Il s'agit de la synthèse grandiose entre la culture de l'antiquité classique, en majorité romaine, et les cultures des peuples germaniques et celtes, une synthèse effectuée sur la base de l'Evangile de Jésus-Christ, et qui caractérise l'immense contribution offerte par Charlemagne à la formation du continent. En effet, l'Europe, qui ne constituait pas une unité définie du point de vue géographique, ne devint un continent qu'à travers l'acceptation de la foi chrétienne qui, au cours des siècles, réussit à diffuser ses valeurs dans presque toutes les autres parties de la terre, pour le bien de l'humanité. Dans le même temps, on ne peut pas oublier que les idéologies qui ont été la cause de fleuves de larmes et de sang au cours du XX siècle, sont nées d'une Europe qui avait voulu oublier ses fondements chrétiens.
L'engagement pris par l'Union européenne de formuler une "Charte des droits fondamentaux", constitue une tentative de synthétiser à nouveau, au début du nouveau millénaire, les valeurs fondamentales auxquelles doit s'inspirer la coexistence entre les peuples européens.
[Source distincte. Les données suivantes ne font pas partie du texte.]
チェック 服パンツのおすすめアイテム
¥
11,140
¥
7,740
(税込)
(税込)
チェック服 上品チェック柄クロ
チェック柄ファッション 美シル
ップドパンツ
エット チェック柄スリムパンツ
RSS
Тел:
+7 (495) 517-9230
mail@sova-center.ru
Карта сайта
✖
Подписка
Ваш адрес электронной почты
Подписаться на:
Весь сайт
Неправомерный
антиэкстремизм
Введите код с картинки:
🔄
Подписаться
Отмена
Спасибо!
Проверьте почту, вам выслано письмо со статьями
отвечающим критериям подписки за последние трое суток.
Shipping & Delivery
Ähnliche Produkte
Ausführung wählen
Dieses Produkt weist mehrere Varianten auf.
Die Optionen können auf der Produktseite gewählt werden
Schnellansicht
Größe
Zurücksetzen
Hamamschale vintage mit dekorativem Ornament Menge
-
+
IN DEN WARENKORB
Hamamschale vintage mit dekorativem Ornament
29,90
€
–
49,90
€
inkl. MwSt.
L'Eglise a suivi avec une vive attention l'élaboration de ce document. A ce propos, je ne peux pas cacher ma déception que dans le texte de la Charte n'ait été insérée aucune référence à Dieu, en qui se trouve par ailleurs la source suprême de la dignité de la personne humaine et de ses droits fondamentaux. On ne peut pas ignorer que ce fut la négation de Dieu et de ses commandements qui créa, au siècle passé, la tyrannie des idoles, exprimée à travers la glorification d'une race, d'une classe, de l'Etat, de la nation, du parti, au lieu du Dieu vivant et véritable. C'est précisément à la lumière des événements tragiques du vingtième siècle que l'on comprend comment les droits de Dieu et de l'homme s'affirment ou disparaissent ensemble.
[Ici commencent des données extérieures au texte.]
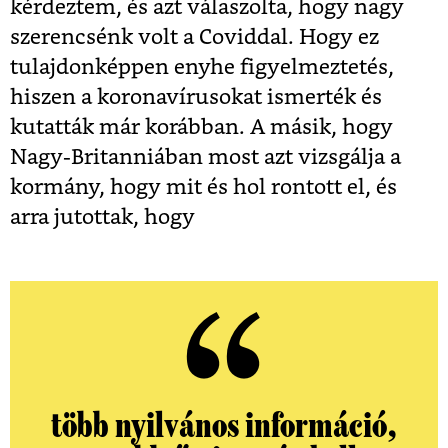
kérdeztem, és azt válaszolta, hogy nagy
szerencsénk volt a Coviddal. Hogy ez
tulajdonképpen enyhe figyelmeztetés,
hiszen a koronavírusokat ismerték és
kutatták már korábban. A másik, hogy
Nagy-Britanniában most azt vizsgálja a
kormány, hogy mit és hol rontott el, és
arra jutottak, hogy
több nyilvános információ,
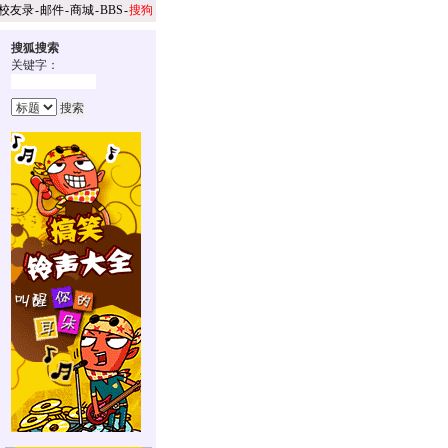
校友录
-
邮件
-
商城
-
BBS
-
搜狗
搜狐搜索
关键字：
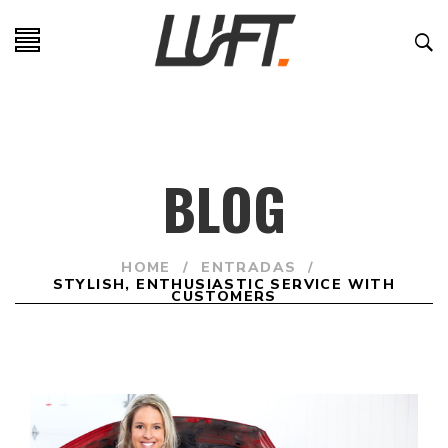
BLOG
HOME
/
ENTRADAS
/
STYLISH, ENTHUSIASTIC SERVICE WITH
CUSTOMERS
Malgré beaucoup de nobles efforts, le texte élaboré pour la "Charte européenne" n'a pas satisfait aux attentes légitimes d'un grand nombre de personnes. On pouvait, en particulier, défendre de façon plus courageuse les droits de la personne et de la famille. La préoccupation pour de tels droits, qui ne sont pas toujours compris et respectés de façon appropriée, est en effet plus que justifiée. Dans de nombreux Etats européens, ceux-ci sont menacés, par exemple par une politique favorable à l'avortement, presque partout légalisé, par l'attitude toujours plus permissive à l'égard de l'euthanasie et, dernièrement, par certains projets de loi en matière de technologie génétique qui ne respectent pas suffisamment la qualité humaine de l'embryon. Il ne suffit pas de prôner à travers de grands mots la dignité de la personne, si celle-ci est ensuite gravement violée par les normes mêmes de l'ordre juridique.
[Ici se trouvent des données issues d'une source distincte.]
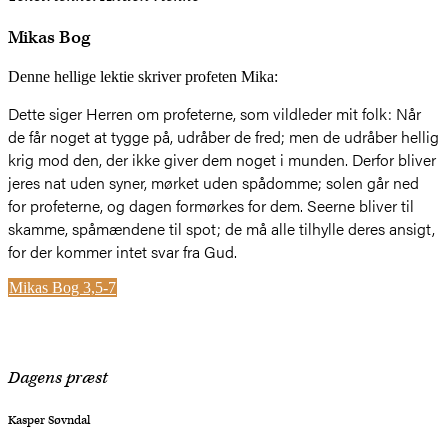
Mikas Bog
Denne hellige lektie skriver profeten Mika:
Dette siger Herren om profeterne, som vildleder mit folk: Når
de får noget at tygge på, udråber de fred; men de udråber hellig
krig mod den, der ikke giver dem noget i munden. Derfor bliver
jeres nat uden syner, mørket uden spådomme; solen går ned
for profeterne, og dagen formørkes for dem. Seerne bliver til
skamme, spåmændene til spot; de må alle tilhylle deres ansigt,
for der kommer intet svar fra Gud.
Mikas Bog 3,5-7
Dagens præst
Kasper Søvndal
La grande figure historique de l'empereur Charlemagne réévoque les racines chrétiennes de l'Europe, en ramenant ceux qui l'étudient à une époque qui, malgré les limites humaines toujours présentes, fut caractérisée par une importante floraison culturelle dans presque tous les domaines de l'expérience. A la recherche de son identité, l'Europe ne peut pas manquer d'accomplir un effort énergique pour récupérer le patrimoine culturel laissé par Charlemagne et conservé au cours de plus d'un millénaire.
L'éducation dans l'esprit de l'humanisme chrétien garantit cette formation intellectuelle et morale qui forme et aide la jeunesse à affronter les problèmes sérieux soulevés par le développement scientifique et technique. Dans ce sens, l'étude des langues classiques dans les écoles peut également être une aide précieuse pour introduire les nouvelles générations à la connaissance d'un patrimoine culturel d'une richesse inestimable.
J'exprime donc ma satisfaction à ceux qui ont préparé cette session académique, avec une pensée particulière pour le Président du Comité pontifical pour les Sciences historiques, Mgr Walter Brandmüller. L'initiative historique constitue une contribution précieuse à la redécouverte des valeurs dans lesquelles l'"âme" la plus véritable de l'Europe est reconnaissable. A cette occasion, je voudrais également saluer le choeur des Augsburger Domsingknaben qui, grâce à leur chant, enrichissent dignement ce congrès.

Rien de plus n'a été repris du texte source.